An ill-advised flip of a switch whose circuitry was poorly design had ignited the second stage, still on the launch pad. Its flames in turn ignited the fully fueled first stage, creating a massive fireball. The lucky ones, like Nedelin, died instantly. A video camera had been set up to record the launch; instead it recorded figures stumbling off the launch pad engulfed in flames. The fire reached 3,000°C, melting tar on the road and trapping those who tried to run. Those who didn’t bake or burn died of toxic gas inhalation. A few managed to run to the edge of the launch site, where they got tangled in the barbed wire fence intended to demarcate the safety line.
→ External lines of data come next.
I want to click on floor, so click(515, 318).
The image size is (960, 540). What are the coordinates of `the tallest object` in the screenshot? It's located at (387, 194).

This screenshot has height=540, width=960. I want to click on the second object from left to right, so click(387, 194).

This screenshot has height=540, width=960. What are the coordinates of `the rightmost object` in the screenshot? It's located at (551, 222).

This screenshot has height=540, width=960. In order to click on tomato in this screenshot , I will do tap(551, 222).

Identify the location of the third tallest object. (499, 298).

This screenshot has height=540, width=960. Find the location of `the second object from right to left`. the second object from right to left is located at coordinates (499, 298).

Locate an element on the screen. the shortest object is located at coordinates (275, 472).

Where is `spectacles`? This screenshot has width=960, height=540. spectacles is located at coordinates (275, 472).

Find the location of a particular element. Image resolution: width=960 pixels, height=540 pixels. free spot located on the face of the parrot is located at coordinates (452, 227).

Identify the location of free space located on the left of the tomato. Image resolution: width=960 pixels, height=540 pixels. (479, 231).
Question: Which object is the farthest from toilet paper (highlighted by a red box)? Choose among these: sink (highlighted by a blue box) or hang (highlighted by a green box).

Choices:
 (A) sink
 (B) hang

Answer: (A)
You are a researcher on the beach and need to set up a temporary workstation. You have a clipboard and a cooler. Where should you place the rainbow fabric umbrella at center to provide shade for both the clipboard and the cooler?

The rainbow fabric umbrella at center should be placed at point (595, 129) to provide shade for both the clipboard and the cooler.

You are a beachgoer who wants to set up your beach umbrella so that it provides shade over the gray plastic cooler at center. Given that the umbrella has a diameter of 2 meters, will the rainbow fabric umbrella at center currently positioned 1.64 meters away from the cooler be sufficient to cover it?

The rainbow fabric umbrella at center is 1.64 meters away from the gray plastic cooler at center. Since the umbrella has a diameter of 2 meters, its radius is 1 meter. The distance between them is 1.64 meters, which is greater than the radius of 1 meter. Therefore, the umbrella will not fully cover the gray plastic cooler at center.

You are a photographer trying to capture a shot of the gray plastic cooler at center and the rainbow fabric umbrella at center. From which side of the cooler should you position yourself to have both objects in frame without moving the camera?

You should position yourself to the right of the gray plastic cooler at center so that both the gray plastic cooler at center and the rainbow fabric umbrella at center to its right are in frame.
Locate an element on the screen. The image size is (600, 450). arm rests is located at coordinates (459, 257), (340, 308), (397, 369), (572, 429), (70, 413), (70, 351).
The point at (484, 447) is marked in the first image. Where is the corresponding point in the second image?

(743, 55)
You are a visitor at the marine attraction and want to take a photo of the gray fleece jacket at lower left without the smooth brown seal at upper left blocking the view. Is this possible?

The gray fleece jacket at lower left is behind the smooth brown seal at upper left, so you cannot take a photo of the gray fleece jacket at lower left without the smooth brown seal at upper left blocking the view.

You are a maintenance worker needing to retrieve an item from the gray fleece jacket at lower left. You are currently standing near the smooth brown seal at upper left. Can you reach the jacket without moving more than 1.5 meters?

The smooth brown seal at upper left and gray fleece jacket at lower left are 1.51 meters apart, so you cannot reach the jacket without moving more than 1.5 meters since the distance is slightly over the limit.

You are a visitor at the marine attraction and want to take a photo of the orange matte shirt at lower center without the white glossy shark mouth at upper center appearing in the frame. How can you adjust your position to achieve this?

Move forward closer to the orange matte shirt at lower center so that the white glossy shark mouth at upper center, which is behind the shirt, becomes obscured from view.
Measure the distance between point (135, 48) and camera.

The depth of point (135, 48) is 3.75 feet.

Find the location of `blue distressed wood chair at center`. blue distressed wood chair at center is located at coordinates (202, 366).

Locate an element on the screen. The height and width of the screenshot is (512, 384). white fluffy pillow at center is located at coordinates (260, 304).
100 civilian and military personnel had been engaged in work on the R-16. An additional 150 spectators had come to watch the momentous event from up close. All but a handful of them died that day.

Three Decades of Silence

It was decades before a full account of the Nedelin Catastrophe came out. Despite at least 150 people killed (the real number remains unknown, as the official death toll was either never counted or revealed), the catastrophe was completely covered up. An apparently victorious nation happily launched the first man to space just six months later. Relatives were told their loved one had died in a plane crash – only later did these relatives discover just how many “plane crashes” there had been on October 24. Bodies of military service members were buried in a mass grave on the launch site; it was not until 1963 that they were given a memorial marker. The bodies of deceased civilians were sent home to their families. Today, Site 41 at Baikonour Cosmodrome remains as an abandoned lot, with a small monument listing the names of 54 people’s remains could not be identified.

It would be nice to conclude that the horrific outcome of this incident was a radical change in the Soviet approach to launch vehicle safety, but history has shown otherwise. It was not until four decades later that this account became public – and Marshall Nedelin is still seen as a Russian hero due to his World War II service, a reputation unsullied by his subsequent errors. Even those who were aware of all the facts at the time seemed anxious to forget them as soon as possible. The investigative commission, after declining to punish anyone for the catastrophe perhaps rightly concluding that anyone still alive had been punished enough, went on to demand cleanup of the launch site within 10-15 days and a fresh launch attempt within one month. In fact, the next launch attempt was three months later – and it failed too. Luckily no one died on the second time around.